Measuring NQO1 Bioactivation Using [ 2 H 7 ]Glucose.

Treatment of cancers with β-lapachone causes NAD(P)H: quinone oxidoreductase 1 (NQO1) to generate an unstable hydroquinone that regenerates itself in a futile cycle while producing reactive oxygen species (ROS) in the form of superoxide and subsequently hydrogen peroxide. Rapid accumulation of ROS damages DNA, hyperactivates poly-ADP-ribose polymerase-I, causes massive depletion of NAD ⁺ /ATP, and hampers glycolysis. Cells overexpressing NQO1 subsequently die rapidly through an NAD ⁺ -keresis mechanism. Assessing changes in glycolytic rates caused by NQO1 bioactivation would provide a means of assessing treatment efficacy, potentially lowering the chemotherapeutic dosage, and reducing off-target toxicities. NQO1-mediated changes in glycolytic flux were readily detected in A549 (lung), MiaPaCa2 (pancreatic), and HCT-116 (colon) cancer cell lines by ² H-NMR after administration of [ ² H ₇ ]glucose. The deuterated metabolic products ² H-lactate and HDO were quantified, and linear relationships with glucose consumption for both products were observed.
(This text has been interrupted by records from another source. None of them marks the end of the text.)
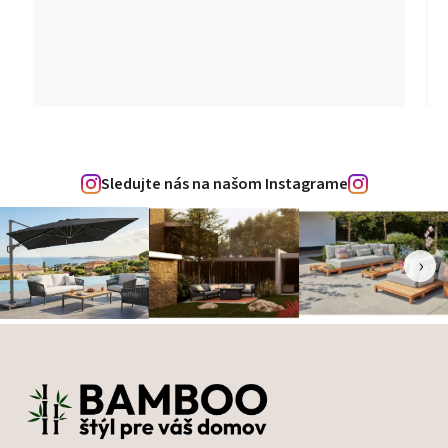
Sledujte nás na našom Instagrame
‹
›
Zápätie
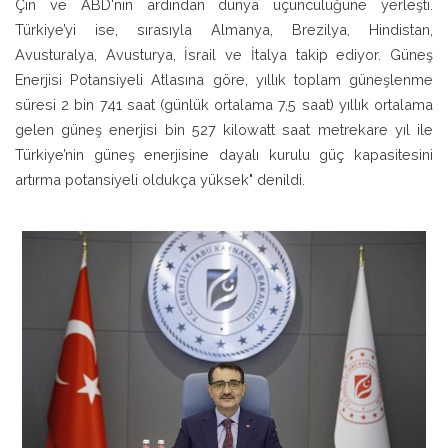
Çin ve ABD'nin ardından dünya üçüncülüğüne yerleşti.
Türkiye’yi ise, sırasıyla Almanya, Brezilya, Hindistan,
Avusturalya, Avusturya, İsrail ve İtalya takip ediyor. Güneş
Enerjisi Potansiyeli Atlasına göre, yıllık toplam güneşlenme
süresi 2 bin 741 saat (günlük ortalama 7,5 saat) yıllık ortalama
gelen güneş enerjisi bin 527 kilowatt saat metrekare yıl ile
Türkiye’nin güneş enerjisine dayalı kurulu güç kapasitesini
artırma potansiyeli oldukça yüksek" denildi.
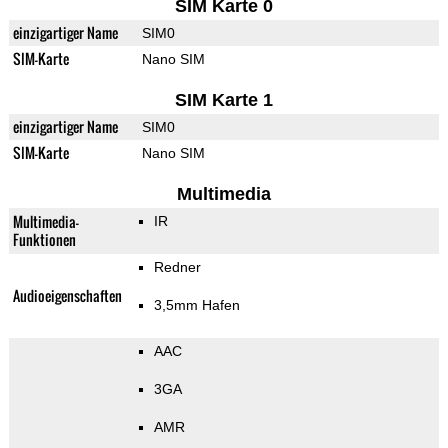
SIM Karte 0
einzigartiger Name
SIM0
SIM-Karte
Nano SIM
SIM Karte 1
einzigartiger Name
SIM0
SIM-Karte
Nano SIM
Multimedia
Multimedia-
IR
Funktionen
Redner
Audioeigenschaften
3,5mm Hafen
AAC
3GA
AMR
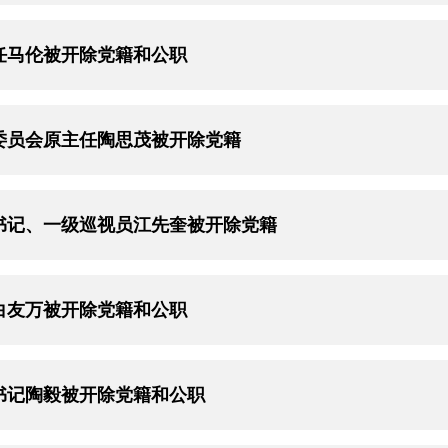
任马伦被开除党籍和公职
委员会原主任陶思茂被开除党籍
书记、一级巡视员江先奎被开除党籍
白友万被开除党籍和公职
书记陶毅被开除党籍和公职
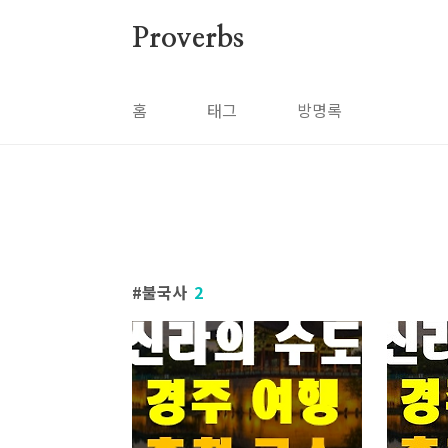
본문 바로가기
Proverbs
홈
태그
방명록
불국사
2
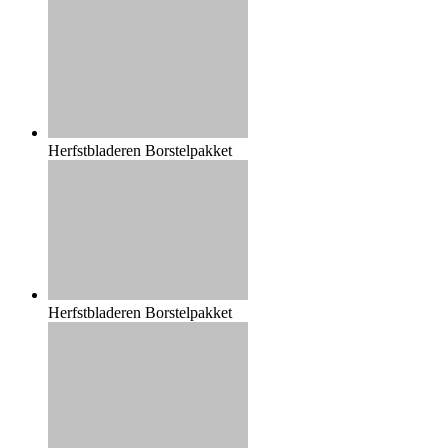
Herfstbladeren Borstelpakket
Herfstbladeren Borstelpakket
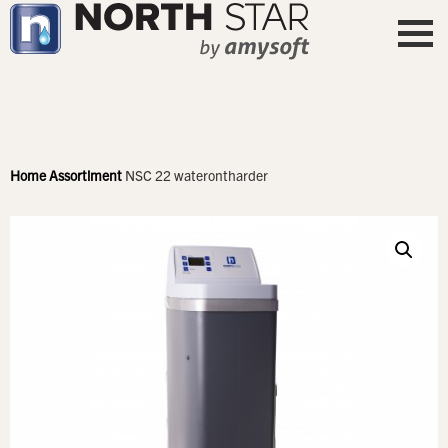
Home
Assortiment
NSC 22 waterontharder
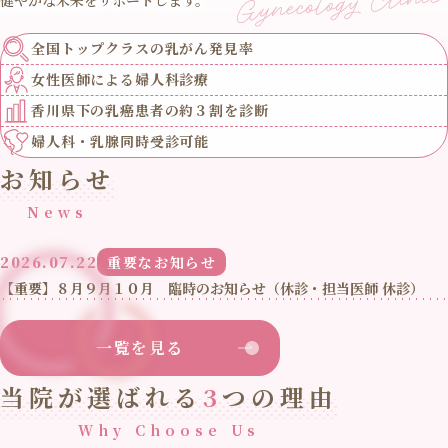
全国トップクラスの
乳がん発見率
女性医師による
婦人科診療
香川県下の乳癌患者の
約３割を診断
婦人科・乳腺
同時受診可能
お知らせ
News
2026.07.22
重要なお知らせ
【重要】８月９月１０月 臨時のお知らせ（休診・担当医師 休診）
一覧を見る
当院が選ばれる
3
つの理由
Why Choose Us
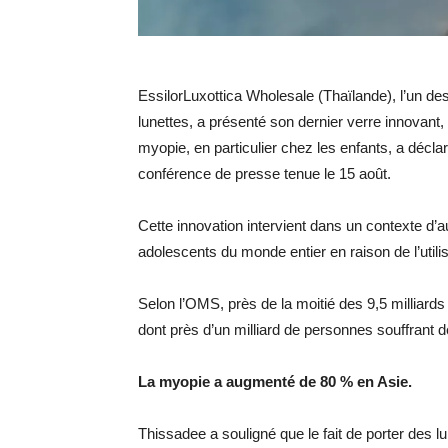
EssilorLuxottica Wholesale (Thaïlande), l’un de
lunettes, a présenté son dernier verre innovant, 
myopie, en particulier chez les enfants, a déclar
conférence de presse tenue le 15 août.
Cette innovation intervient dans un contexte d’
adolescents du monde entier en raison de l’util
Selon l’OMS, près de la moitié des 9,5 milliards 
dont près d’un milliard de personnes souffrant 
La myopie a augmenté de 80 % en Asie.
Thissadee a souligné que le fait de porter des lu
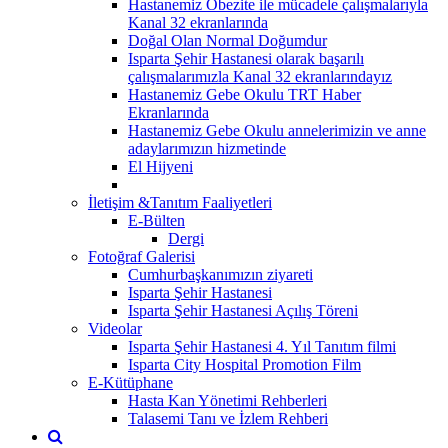
Hastanemiz Obezite ile mücadele çalışmalarıyla
Kanal 32 ekranlarında
Doğal Olan Normal Doğumdur
Isparta Şehir Hastanesi olarak başarılı
çalışmalarımızla Kanal 32 ekranlarındayız
Hastanemiz Gebe Okulu TRT Haber
Ekranlarında
Hastanemiz Gebe Okulu annelerimizin ve anne
adaylarımızın hizmetinde
El Hijyeni
İletişim &Tanıtım Faaliyetleri
E-Bülten
Dergi
Fotoğraf Galerisi
Cumhurbaşkanımızın ziyareti
Isparta Şehir Hastanesi
Isparta Şehir Hastanesi Açılış Töreni
Videolar
Isparta Şehir Hastanesi 4. Yıl Tanıtım filmi
Isparta City Hospital Promotion Film
E-Kütüphane
Hasta Kan Yönetimi Rehberleri
Talasemi Tanı ve İzlem Rehberi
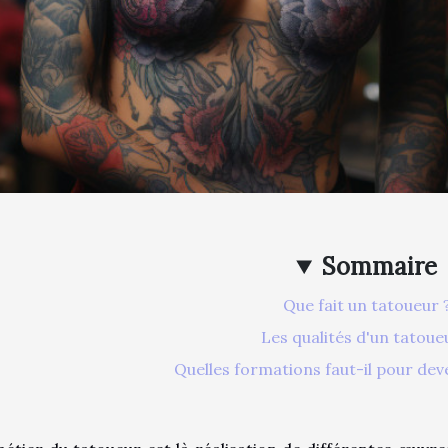
Sommaire
Que fait un tatoueur 
Les qualités d'un tatoue
Quelles formations faut-il pour dev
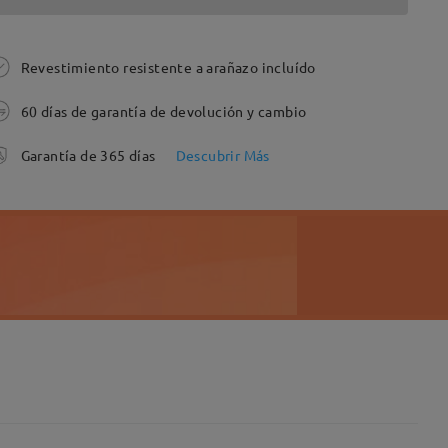
Revestimiento resistente a arañazo incluído
60 días de garantía de devolución y cambio
Garantía de 365 días
Descubrir Más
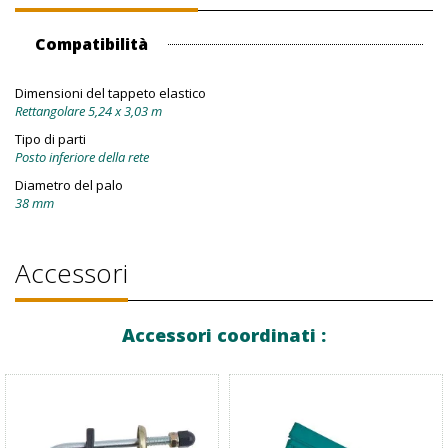
Compatibilità
Dimensioni del tappeto elastico
Rettangolare 5,24 x 3,03 m
Tipo di parti
Posto inferiore della rete
Diametro del palo
38 mm
Accessori
Accessori coordinati :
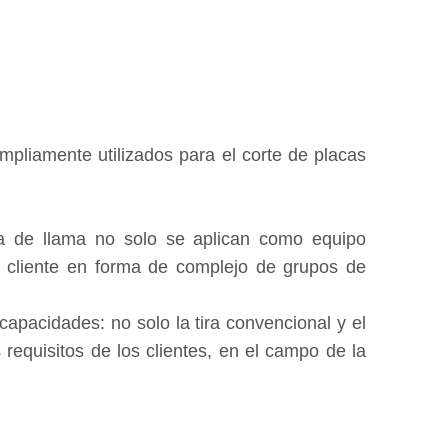
mpliamente utilizados para el corte de placas
a de llama no solo se aplican como equipo
l cliente en forma de complejo de grupos de
apacidades: no solo la tira convencional y el
requisitos de los clientes, en el campo de la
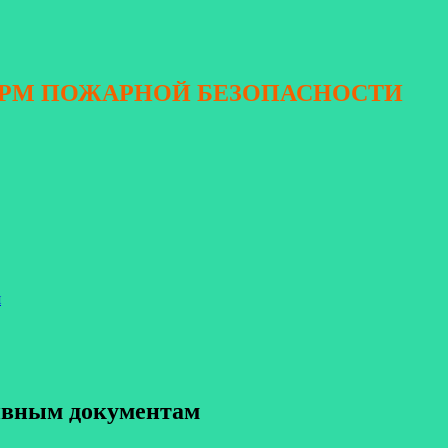
ОРМ ПОЖАРНОЙ БЕЗОПАСНОСТИ
я
тивным документам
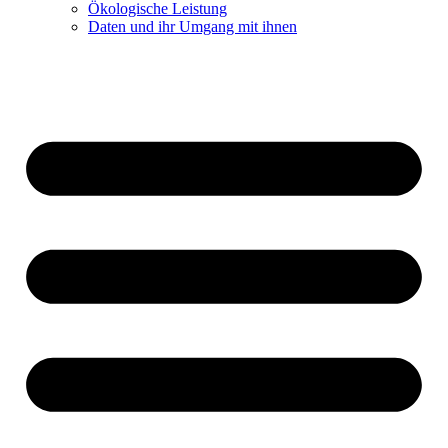
Ökologische Leistung
Daten und ihr Umgang mit ihnen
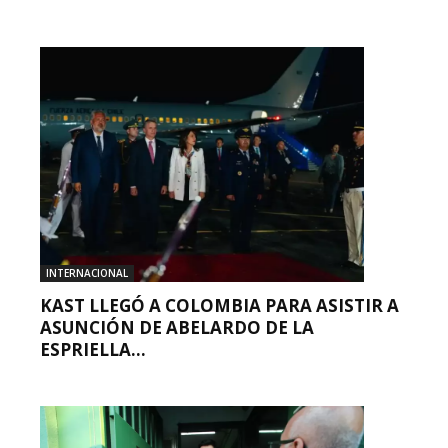
INTERNACIONAL
KAST LLEGÓ A COLOMBIA PARA ASISTIR A
ASUNCIÓN DE ABELARDO DE LA
ESPRIELLA...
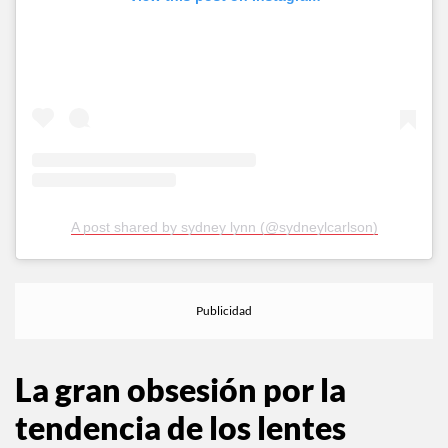
A post shared by sydney lynn (@sydneylcarlson)
La gran obsesión por la
tendencia de los lentes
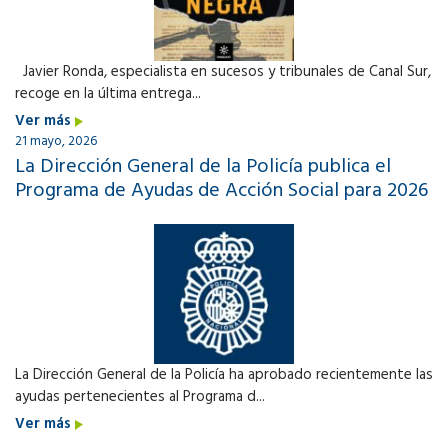
Javier Ronda, especialista en sucesos y tribunales de Canal Sur,
recoge en la última entrega...
Ver más
21 mayo, 2026
La Dirección General de la Policía publica el
Programa de Ayudas de Acción Social para 2026
La Dirección General de la Policía ha aprobado recientemente las
ayudas pertenecientes al Programa d...
Ver más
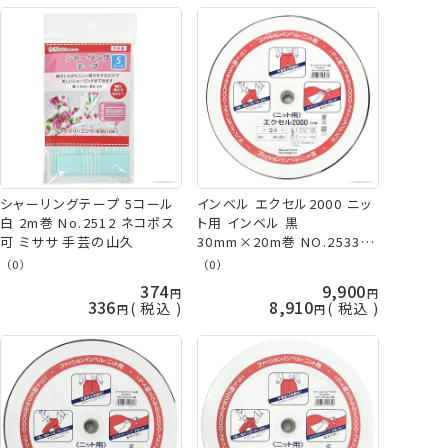
シャーリングテープ 5コール
インベル エクセル2000 ニッ
白 2m巻 No.2512 ネコポス
ト用 インベル 黒
可 ミササ 手芸の山久
30mm×20m巻 NO.2533 ミ
ササ 手芸の山久
（0）
（0）
374
9,900
336
8,910
税込
税込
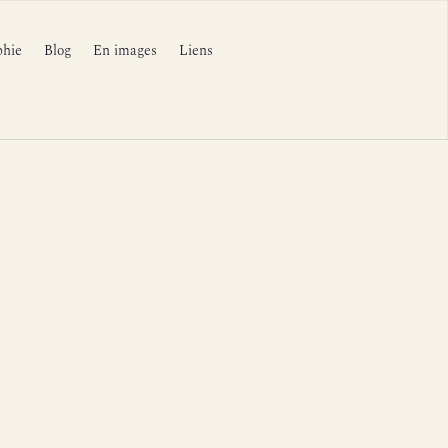
phie
Blog
En images
Liens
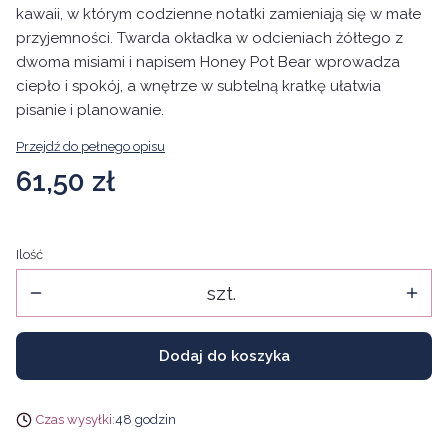
kawaii, w którym codzienne notatki zamieniają się w małe
przyjemności. Twarda okładka w odcieniach żółtego z
dwoma misiami i napisem Honey Pot Bear wprowadza
ciepło i spokój, a wnętrze w subtelną kratkę ułatwia
pisanie i planowanie.
Przejdź do pełnego opisu
Cena
61,50 zł
Ilość
szt.
Dodaj do koszyka
Czas wysyłki:
48 godzin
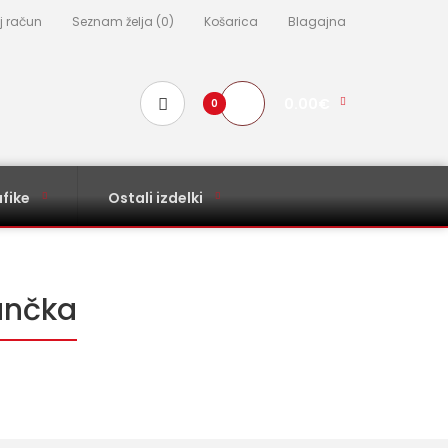
j račun
Seznam želja (0)
Košarica
Blagajna
0.00€
0
fike
Ostali izdelki
unčka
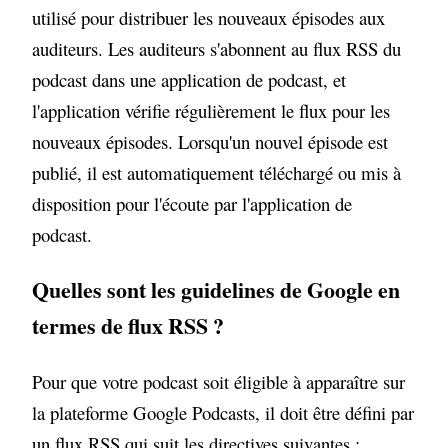
utilisé pour distribuer les nouveaux épisodes aux
auditeurs. Les auditeurs s'abonnent au flux RSS du
podcast dans une application de podcast, et
l'application vérifie régulièrement le flux pour les
nouveaux épisodes. Lorsqu'un nouvel épisode est
publié, il est automatiquement téléchargé ou mis à
disposition pour l'écoute par l'application de
podcast.
Quelles sont les guidelines de Google en
termes de flux RSS ?
Pour que votre podcast soit éligible à apparaître sur
la plateforme Google Podcasts, il doit être défini par
un flux RSS qui suit les directives suivantes :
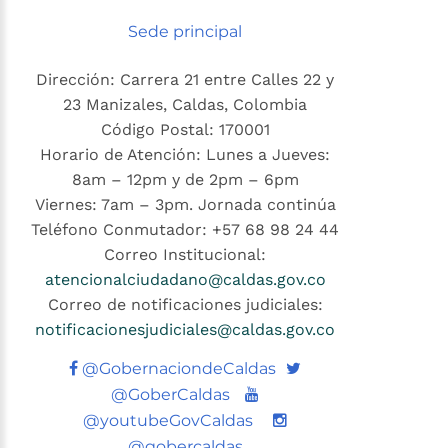
Sede principal
Dirección: Carrera 21 entre Calles 22 y
23 Manizales, Caldas, Colombia
Código Postal: 170001
Horario de Atención: Lunes a Jueves:
8am – 12pm y de 2pm – 6pm
Viernes: 7am – 3pm. Jornada continúa
Teléfono Conmutador: +57 68 98 24 44
Correo Institucional:
atencionalciudadano@caldas.gov.co
Correo de notificaciones judiciales:
notificacionesjudiciales@caldas.gov.co
Twitter
@GobernaciondeCaldas
Youtube
@GoberCaldas
@youtubeGovCaldas
@gobercaldas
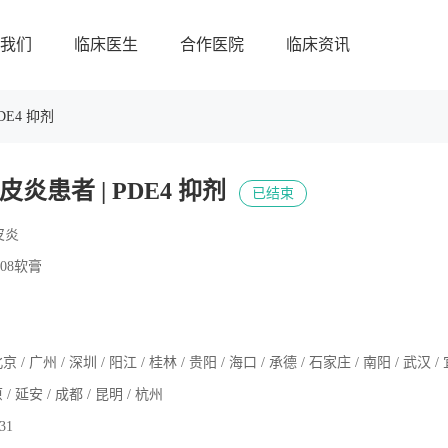
我们
临床医生
合作医院
临床资讯
DE4 抑剂
炎患者 | PDE4 抑剂
已结束
皮炎
808软膏
京 / 广州 / 深圳 / 阳江 / 桂林 / 贵阳 / 海口 / 承德 / 石家庄 / 南阳 / 武汉 / 
 / 延安 / 成都 / 昆明 / 杭州
.31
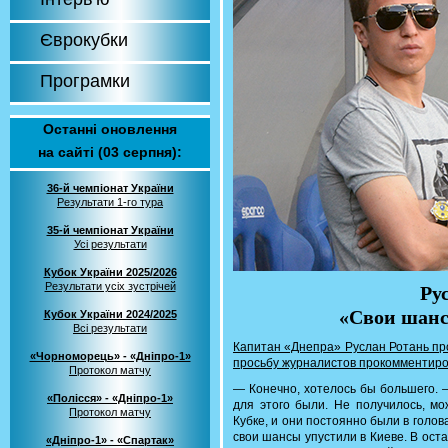
Єврокубки
Програмки
Останні оновлення
на сайті (03 серпня):
36-й чемпіонат України
Результати 1-го тура
35-й чемпіонат України
Усі результати
Кубок України 2025/2026
Результати усіх зустрічей
Ру
«Свои шанс
Кубок України 2024/2025
Всі результати
Капитан «Днепра» Руслан Ротань про
«Чорноморець» - «Дніпро-1»
просьбу журналистов прокомментиров
Протокол матчу
— Конечно, хотелось бы большего. 
«Полісся» - «Дніпро-1»
для этого были. Не получилось, мо
Протокол матчу
Кубке, и они постоянно были в голов
свои шансы упустили в Киеве. В ост
«Дніпро-1» - «Спартак»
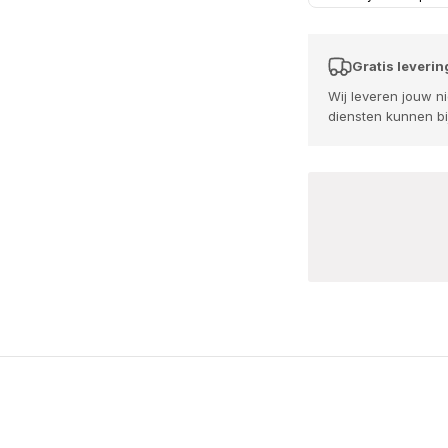
Gratis leverin
Wij leveren jouw 
diensten kunnen bi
The higher concentration of HDO compared to ² H-lactate allows for more sensitive measurement of the glycolytic flux in cancer. Gas chromatography-mass spectrometry analysis agreed with the NMR results and confirmed downregulated energy metabolism in NQO1 ⁺ cells after β-lapachone treatment. The demonstrated method is ideal for measuring glycolytic rates, the effects of chemotherapeutics that target glycolysis, and has the potential for in vivo translation.